The Project and The River
I’ve had this idea bouncing around in my head for a while that I haven’t quite been able to articulate. Let me see if I can use an image to explain it…let’s pretend that your project is a river. It moves, sometimes rapidly, sometimes slowly, working its way downhill toward some sort of goal. Along the way, the river encounters obstructions in it’s path. Some are large obstructions, perhaps a beaver dam, others are relatively small obstructions like a boulder. The river may be slowed by these impediments, but it finds its way around them. Some obstructions it is even able to move out of it’s way – logjams break, trees are undermined and give way.
Our projects, like our metaphorical river, are shaped by the obstacles that they encounter. Our projects have obstacles that they can remove, and others that they can’t – and we have to work around those. If we could visualize our project’s progress over time, we might describe them as a winding river. They bend and twist, they rush and go calm.

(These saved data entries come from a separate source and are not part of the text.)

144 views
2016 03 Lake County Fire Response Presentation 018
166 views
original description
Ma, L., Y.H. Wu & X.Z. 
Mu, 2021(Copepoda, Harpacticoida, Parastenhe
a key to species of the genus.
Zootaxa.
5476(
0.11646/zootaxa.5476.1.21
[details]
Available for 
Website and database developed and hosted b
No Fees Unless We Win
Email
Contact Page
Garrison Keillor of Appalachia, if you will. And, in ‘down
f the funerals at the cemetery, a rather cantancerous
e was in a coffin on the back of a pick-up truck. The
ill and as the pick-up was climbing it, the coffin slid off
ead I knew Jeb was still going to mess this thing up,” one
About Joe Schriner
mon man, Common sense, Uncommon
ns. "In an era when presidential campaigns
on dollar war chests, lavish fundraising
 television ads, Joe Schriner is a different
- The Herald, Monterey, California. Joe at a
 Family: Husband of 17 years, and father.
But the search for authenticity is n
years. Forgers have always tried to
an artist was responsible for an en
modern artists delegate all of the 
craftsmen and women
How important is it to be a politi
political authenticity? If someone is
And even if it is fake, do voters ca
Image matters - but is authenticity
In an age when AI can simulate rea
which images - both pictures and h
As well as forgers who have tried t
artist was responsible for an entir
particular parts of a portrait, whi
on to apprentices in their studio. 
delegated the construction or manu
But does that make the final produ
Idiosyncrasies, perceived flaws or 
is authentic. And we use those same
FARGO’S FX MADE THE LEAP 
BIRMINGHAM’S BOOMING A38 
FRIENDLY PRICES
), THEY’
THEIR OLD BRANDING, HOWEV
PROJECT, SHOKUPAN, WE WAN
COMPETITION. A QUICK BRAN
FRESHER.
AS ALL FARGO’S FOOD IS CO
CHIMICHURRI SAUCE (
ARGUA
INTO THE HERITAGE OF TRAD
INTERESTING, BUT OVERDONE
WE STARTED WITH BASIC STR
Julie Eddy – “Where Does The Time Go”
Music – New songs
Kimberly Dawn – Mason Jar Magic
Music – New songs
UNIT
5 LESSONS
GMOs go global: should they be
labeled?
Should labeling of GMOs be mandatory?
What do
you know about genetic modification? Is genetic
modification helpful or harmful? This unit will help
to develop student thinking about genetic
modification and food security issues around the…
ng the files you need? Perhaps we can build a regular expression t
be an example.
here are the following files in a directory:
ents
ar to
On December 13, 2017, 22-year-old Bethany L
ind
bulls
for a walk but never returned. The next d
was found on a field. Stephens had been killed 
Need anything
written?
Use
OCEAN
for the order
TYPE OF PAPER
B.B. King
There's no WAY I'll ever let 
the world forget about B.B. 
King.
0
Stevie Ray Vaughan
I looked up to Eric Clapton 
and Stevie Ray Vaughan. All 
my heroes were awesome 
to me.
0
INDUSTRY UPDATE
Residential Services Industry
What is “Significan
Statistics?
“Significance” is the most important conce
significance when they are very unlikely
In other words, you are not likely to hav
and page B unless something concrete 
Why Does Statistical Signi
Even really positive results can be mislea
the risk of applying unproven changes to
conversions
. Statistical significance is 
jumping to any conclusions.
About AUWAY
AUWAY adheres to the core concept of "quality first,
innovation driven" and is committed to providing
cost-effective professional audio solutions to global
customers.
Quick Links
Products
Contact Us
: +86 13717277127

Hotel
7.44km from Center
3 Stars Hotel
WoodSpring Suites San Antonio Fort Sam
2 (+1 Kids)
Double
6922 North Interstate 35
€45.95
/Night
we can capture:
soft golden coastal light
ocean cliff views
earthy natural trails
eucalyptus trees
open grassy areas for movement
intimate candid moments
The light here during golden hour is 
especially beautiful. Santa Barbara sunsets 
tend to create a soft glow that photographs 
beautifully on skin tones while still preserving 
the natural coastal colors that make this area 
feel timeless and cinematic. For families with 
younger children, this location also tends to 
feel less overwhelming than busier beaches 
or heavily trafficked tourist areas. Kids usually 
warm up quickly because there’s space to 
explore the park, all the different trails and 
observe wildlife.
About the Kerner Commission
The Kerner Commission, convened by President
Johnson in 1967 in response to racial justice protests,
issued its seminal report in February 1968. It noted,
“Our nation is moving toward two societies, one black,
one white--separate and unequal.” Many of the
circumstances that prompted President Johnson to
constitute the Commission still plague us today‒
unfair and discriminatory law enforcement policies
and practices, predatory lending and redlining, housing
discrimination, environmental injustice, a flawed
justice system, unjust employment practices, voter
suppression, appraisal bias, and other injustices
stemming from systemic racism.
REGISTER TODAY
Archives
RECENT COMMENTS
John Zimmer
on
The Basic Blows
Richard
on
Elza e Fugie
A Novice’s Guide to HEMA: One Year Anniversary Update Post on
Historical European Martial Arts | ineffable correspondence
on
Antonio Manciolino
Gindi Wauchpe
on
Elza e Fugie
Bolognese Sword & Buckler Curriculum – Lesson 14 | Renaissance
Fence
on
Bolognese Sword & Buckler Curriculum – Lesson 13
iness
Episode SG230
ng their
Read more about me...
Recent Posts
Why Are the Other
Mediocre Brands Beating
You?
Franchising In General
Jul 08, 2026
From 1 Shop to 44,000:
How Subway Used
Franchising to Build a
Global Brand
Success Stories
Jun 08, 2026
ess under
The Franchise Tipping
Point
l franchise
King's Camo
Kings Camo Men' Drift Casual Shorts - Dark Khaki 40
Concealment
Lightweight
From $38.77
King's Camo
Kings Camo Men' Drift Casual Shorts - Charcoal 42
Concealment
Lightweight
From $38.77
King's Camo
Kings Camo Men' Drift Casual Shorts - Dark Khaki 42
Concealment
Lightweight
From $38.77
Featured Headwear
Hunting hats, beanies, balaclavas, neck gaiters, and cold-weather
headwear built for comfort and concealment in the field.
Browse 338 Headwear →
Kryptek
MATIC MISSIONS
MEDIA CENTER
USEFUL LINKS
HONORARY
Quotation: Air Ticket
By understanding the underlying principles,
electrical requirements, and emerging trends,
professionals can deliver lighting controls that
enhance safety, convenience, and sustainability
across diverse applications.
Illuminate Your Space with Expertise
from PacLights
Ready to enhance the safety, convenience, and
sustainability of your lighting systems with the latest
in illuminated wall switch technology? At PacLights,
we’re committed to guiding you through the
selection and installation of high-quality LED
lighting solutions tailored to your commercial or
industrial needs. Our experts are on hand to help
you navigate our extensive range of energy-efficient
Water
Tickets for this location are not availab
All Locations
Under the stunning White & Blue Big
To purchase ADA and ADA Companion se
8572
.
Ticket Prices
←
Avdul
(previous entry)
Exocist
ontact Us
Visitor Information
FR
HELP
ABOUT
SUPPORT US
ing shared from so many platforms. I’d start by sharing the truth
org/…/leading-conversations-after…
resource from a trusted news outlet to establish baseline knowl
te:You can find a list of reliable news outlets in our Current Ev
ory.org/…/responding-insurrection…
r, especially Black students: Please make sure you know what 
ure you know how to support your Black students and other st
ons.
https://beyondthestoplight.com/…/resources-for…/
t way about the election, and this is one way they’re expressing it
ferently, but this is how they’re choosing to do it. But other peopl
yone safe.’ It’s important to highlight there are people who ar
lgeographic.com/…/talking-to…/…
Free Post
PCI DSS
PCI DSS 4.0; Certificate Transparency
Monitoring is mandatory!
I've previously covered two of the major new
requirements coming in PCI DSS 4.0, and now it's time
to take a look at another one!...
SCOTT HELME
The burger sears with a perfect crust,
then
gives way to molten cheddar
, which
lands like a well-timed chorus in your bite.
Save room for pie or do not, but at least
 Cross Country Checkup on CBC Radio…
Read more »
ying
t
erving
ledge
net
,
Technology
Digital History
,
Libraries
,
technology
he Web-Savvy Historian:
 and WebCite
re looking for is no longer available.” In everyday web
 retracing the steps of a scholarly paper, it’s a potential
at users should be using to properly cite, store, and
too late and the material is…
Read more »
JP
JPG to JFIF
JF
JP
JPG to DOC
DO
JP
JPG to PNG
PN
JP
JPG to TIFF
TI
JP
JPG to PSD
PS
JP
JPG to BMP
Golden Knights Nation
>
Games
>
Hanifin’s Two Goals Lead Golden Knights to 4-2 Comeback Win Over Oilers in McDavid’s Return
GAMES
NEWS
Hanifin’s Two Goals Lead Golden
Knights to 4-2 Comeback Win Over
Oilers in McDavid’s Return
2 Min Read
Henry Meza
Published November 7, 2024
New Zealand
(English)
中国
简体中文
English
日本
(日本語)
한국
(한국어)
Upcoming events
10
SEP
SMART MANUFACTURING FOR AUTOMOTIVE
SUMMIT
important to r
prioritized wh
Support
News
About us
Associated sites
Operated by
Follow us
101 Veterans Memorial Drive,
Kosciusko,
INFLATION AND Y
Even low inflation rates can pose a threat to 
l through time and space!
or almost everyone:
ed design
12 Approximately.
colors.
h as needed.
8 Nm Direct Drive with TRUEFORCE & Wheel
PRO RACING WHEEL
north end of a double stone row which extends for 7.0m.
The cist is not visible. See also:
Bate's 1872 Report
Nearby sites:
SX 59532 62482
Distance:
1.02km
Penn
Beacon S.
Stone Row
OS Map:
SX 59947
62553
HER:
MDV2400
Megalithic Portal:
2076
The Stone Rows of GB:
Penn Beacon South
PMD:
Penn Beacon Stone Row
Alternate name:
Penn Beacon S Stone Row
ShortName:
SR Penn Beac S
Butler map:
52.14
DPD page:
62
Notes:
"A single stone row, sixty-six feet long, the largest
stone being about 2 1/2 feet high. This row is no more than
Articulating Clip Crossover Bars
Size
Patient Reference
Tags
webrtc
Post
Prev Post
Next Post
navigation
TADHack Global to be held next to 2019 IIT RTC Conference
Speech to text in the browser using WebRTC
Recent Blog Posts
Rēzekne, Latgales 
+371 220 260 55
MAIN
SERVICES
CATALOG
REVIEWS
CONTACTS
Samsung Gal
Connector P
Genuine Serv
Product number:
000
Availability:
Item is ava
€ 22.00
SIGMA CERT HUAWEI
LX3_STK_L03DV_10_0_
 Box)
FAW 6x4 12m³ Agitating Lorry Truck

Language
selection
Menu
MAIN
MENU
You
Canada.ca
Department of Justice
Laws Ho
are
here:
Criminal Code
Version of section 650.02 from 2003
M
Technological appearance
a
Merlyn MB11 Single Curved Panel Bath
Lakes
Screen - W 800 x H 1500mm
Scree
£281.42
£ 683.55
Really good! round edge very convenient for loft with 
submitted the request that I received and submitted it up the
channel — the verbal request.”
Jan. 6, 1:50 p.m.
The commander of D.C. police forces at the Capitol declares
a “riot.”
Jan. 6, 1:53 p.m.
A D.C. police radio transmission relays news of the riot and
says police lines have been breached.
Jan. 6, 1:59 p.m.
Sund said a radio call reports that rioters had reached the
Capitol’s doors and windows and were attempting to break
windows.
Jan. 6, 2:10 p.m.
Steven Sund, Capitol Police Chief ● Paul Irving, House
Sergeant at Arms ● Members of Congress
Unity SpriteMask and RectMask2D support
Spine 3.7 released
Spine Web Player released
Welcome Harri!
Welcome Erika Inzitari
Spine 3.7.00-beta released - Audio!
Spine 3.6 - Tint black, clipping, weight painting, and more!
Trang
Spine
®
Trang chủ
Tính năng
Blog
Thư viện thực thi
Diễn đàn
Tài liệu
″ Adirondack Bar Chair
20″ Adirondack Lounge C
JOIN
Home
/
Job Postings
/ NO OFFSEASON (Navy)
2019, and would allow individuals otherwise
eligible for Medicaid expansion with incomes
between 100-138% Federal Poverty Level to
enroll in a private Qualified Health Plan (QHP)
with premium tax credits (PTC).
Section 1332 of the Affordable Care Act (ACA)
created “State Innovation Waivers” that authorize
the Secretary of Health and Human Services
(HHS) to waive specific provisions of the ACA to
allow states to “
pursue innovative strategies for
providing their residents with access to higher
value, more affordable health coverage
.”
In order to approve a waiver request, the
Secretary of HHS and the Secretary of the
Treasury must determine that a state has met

What if you were to take away all of the obstructions in our river metaphor and just look at the water by itself? You would see this snaking tube of water that behaves in all sorts of strange ways for no obvious reason. If we follow the path of this watercourse (I visualize it as hovering in the air) we would have many questions: Why does the water suddenly turn into a hectic spray here? Why does it slow down and turn into an enormous slow pool there?
Without seeing the obstacles, you would only be able to speculate what the causes of these phenomenon were. I believe that we treat our development work in the same fashion as this river. We ignore the obstacles and only look at the work (the water). We don’t see the boulders (impediments) that we work around every day. We wonder why the project is moving so slowly, or we marvel at the sudden, unexpected rush that we never saw coming. If only we could see the obstacles before or even as we reached them. That’s what the good teams do.
We and our projects are shaped by the obstacles that we encounter every day. If you want to understand what shapes your projects, you need to understand the risks and impediments that impact it. If you are aware, and able to manage these issues, then you move from reacting to the obstacles to anticipating and mitigating their impact. You are able to change the shape of your project/river. You move from participant to architect.